NPL BlueSky Automotive is a technical JV between Nandan Petrochem Ltd. (NPL) and KRUSE Automotive GmbH, Germany, to manufacture and market AdBlue (AUS32/DEF) in India. Mr. M.D. Kumar, Vice President, Business Development, NPL BlueSky, gives us insights into to how the BS-VI norms would impact the auto industry and why his company is in pole position to benefit from the change.
Excerpts:
Market impact
Switching from BS-IV to BS-VI is definitely a big jump which has not been the case with the European countries which have gone through Euro V and then to Euro VI. This switch will impact the automotive industry in terms of cost and sourcing the parts required in a short period of time. Considering the current slowdown in the industry where there seems to be more HCVs than required, the switch will not be easy to face in the short term. In the case of our business, the opportunities will be plenty as even PVBUs and LCVs will now have to go in for SCR technology requiring AdBlue. We have planned our strategy well in advance and we are commissioning plants judiciously across the country to make the product available closer to the doorstep of all segments of our customers.
Cost implications
The cost of operation per km for a fleet customer will definitely increase as, besides the cost of the vehicle going up, the cost of BS-VI fuels is also expected to rise. Considering that there could be some pre-buying, the demand for BS-VI vehicles may be low initially. Government intervention to increase liquidity and lower interest rates for loans for purchase of BS-VI vehicles will definitely help. After all, the overall objective is to reduce emissions and the government needs to step in for all the citizens to breathe cleaner air.
Challenges
The technology for BS-VI is a leap forward and a major challenge is to train the drivers and explain to them the newer aspects of operating a truck.
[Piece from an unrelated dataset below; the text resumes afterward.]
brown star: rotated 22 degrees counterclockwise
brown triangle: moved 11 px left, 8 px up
Considering drivers are not too educated, it will be a challenge to train them. Spare part availability will also be a challenge as retooling by ancillary industries will be required. In addition to the BS-VI spare part positioning, the OEs will also have to position spares of all models which are on the road for many years. The third biggest challenge is to control the proliferation of fly by night DEF manufactures as there will be a steep increase in its requirement. These operators will not adhere to the stringent quality parameters of the products and sadly the emissions will only worsen and the huge investments made by the OEMs for the switch to BS-VI will be infructuous. Therefore, the OEMs will have to first plan out a training capsule for all the buyers, be it a PV customer or a CV customer.
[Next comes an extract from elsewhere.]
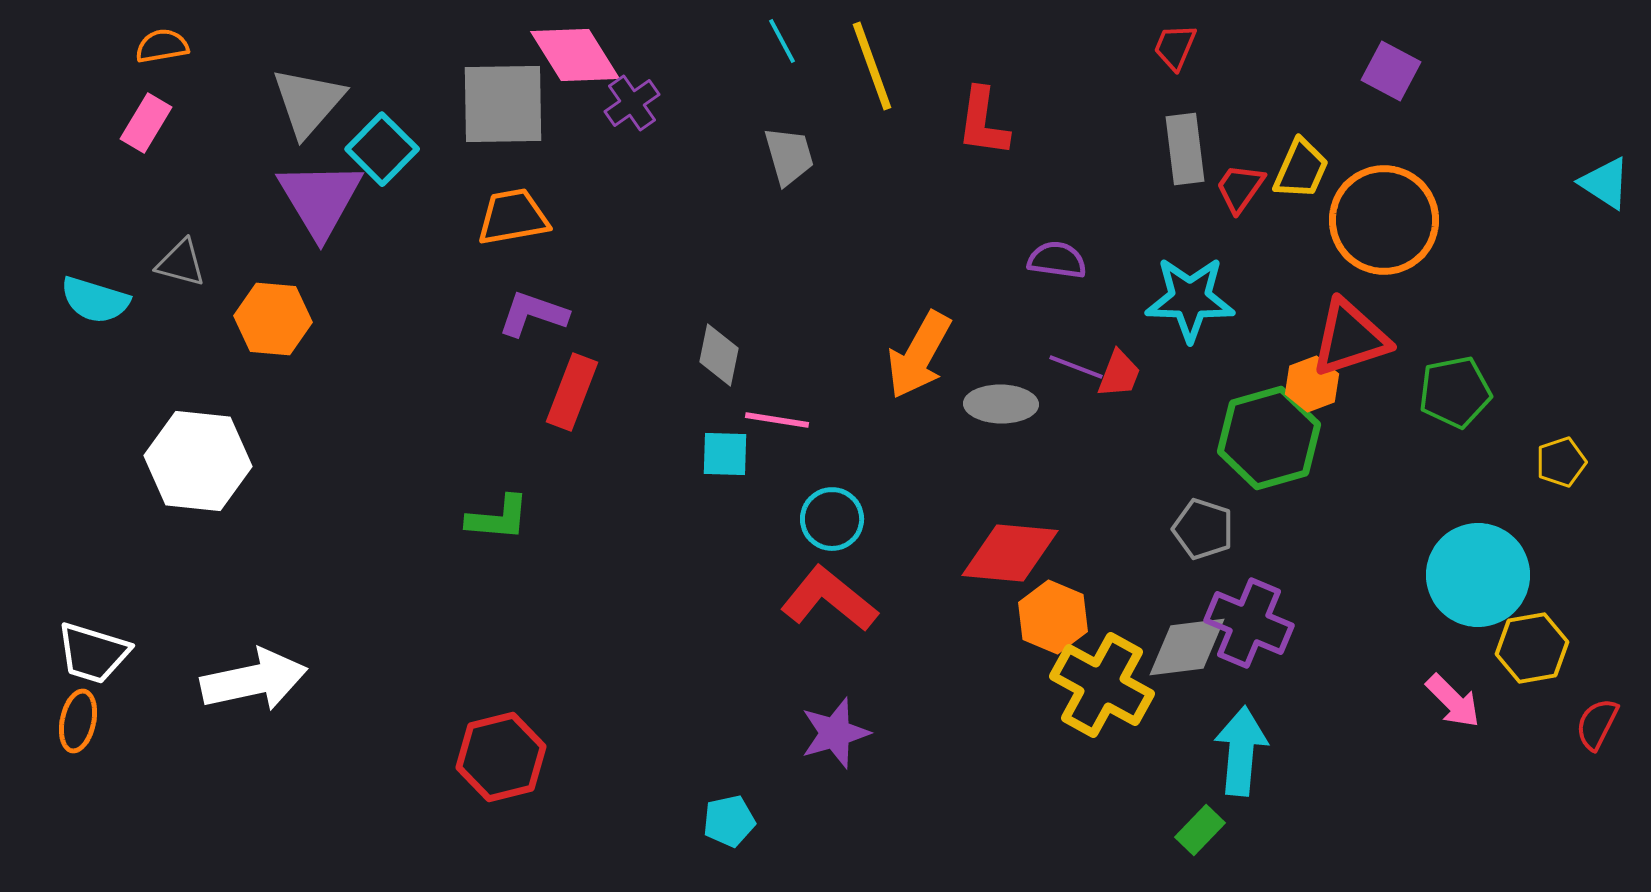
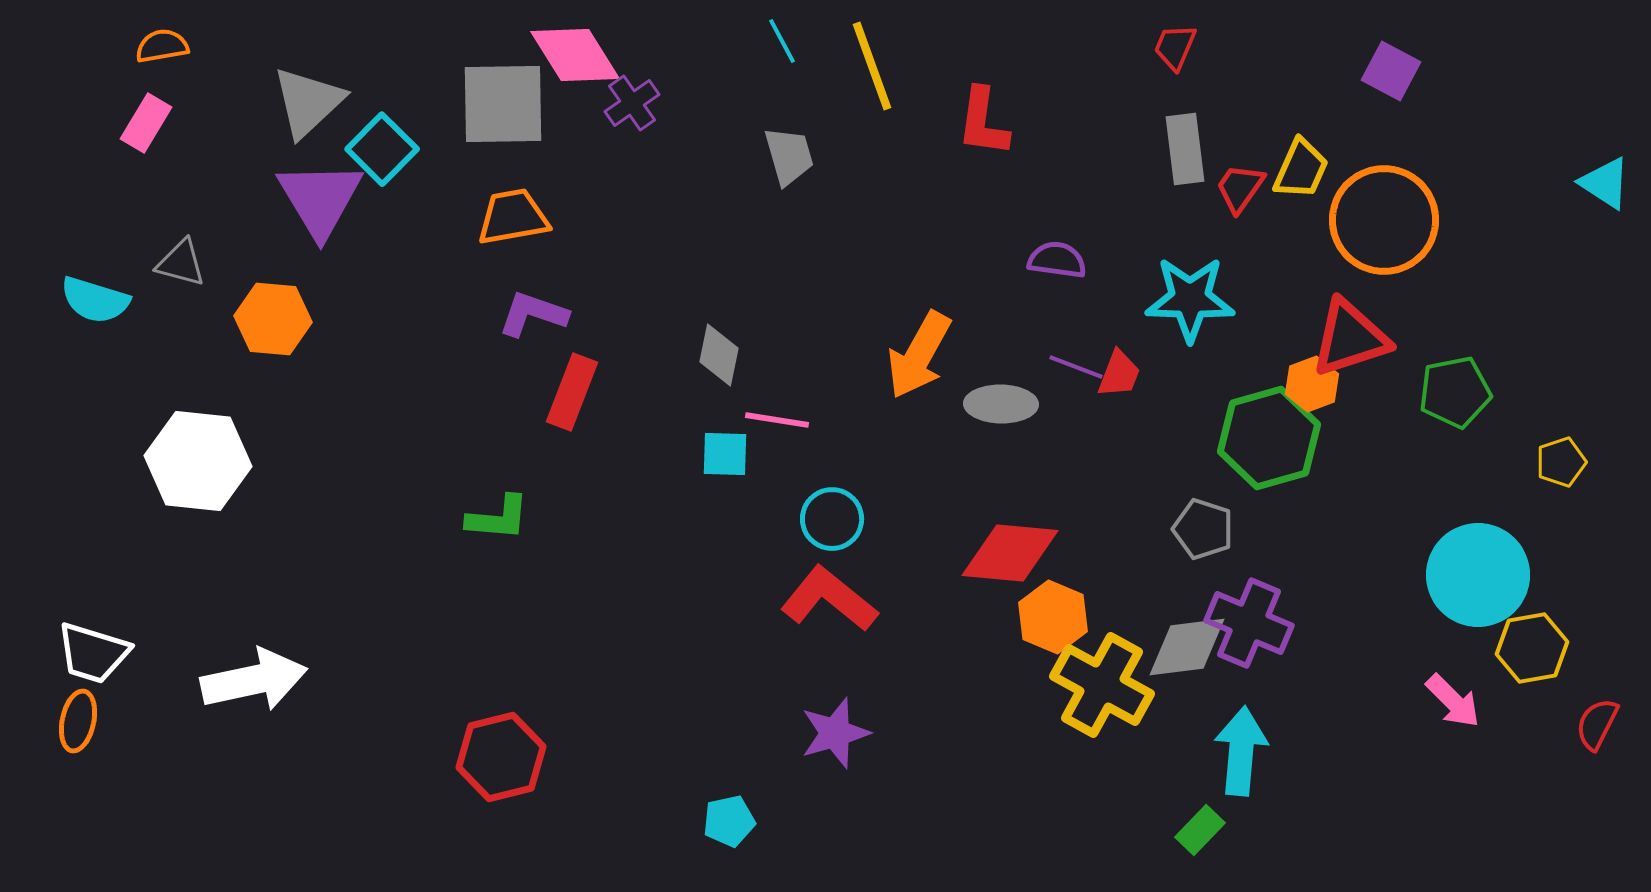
gray triangle at (308, 102): rotated 6 degrees clockwise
Secondly, the government must come out with a vehicle scrappage policy to spur demand and put a stop to the OEMs sourcing spare parts for vehicles which are outdated.
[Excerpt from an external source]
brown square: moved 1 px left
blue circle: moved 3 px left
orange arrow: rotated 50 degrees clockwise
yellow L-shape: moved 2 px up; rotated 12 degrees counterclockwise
Thirdly, a regulatory authority is the need of the hour to control the mushrooming of AdBlue manufacturers. This is the last mile in the chain to control emissions and as we all know, a final thrust is required in the last mile to reach the finish line and reach the objective of the citizens breathing cleaner air.
Opportunities
We have an opportunity to show that we are catching up fast with the rest of the advanced countries by switching to BS-VI in such a short period of time. The automobile companies can explore many export markets as we will be ahead of a vast majority of countries.
The government can help the industry by implementing a scrappage policy so that polluting vehicles can get off the roads which can kick start demand for new BS-VI vehicles.
There is also the chance to get more educated drivers, as the technology will call for better understanding. This will lead to safer driving on our roads besides getting more mileage per litre leading to better fuel efficiency and consequent reduction in operating costs. We already see some trends in this direction, though miniscule at the moment.
Outlook
The automobile industry will continue to face challenges even in the second half of this year as buyers are adopting a wait and watch policy. They are also awaiting a clear policy on the transition to electric vehicles, though in our opinion fossil fuels will continue to dominate in the foreseeable future. We will need to wait and watch as to how the macro-economic parameter will play out over the next few months. As far as NPL Bluesky is concerned, we have achieved more than 90 per cent of our targets until now and we hope to continue to do so by the end of the year. We are well in line to achieve and even surpass a 100 per cent growth rate this year.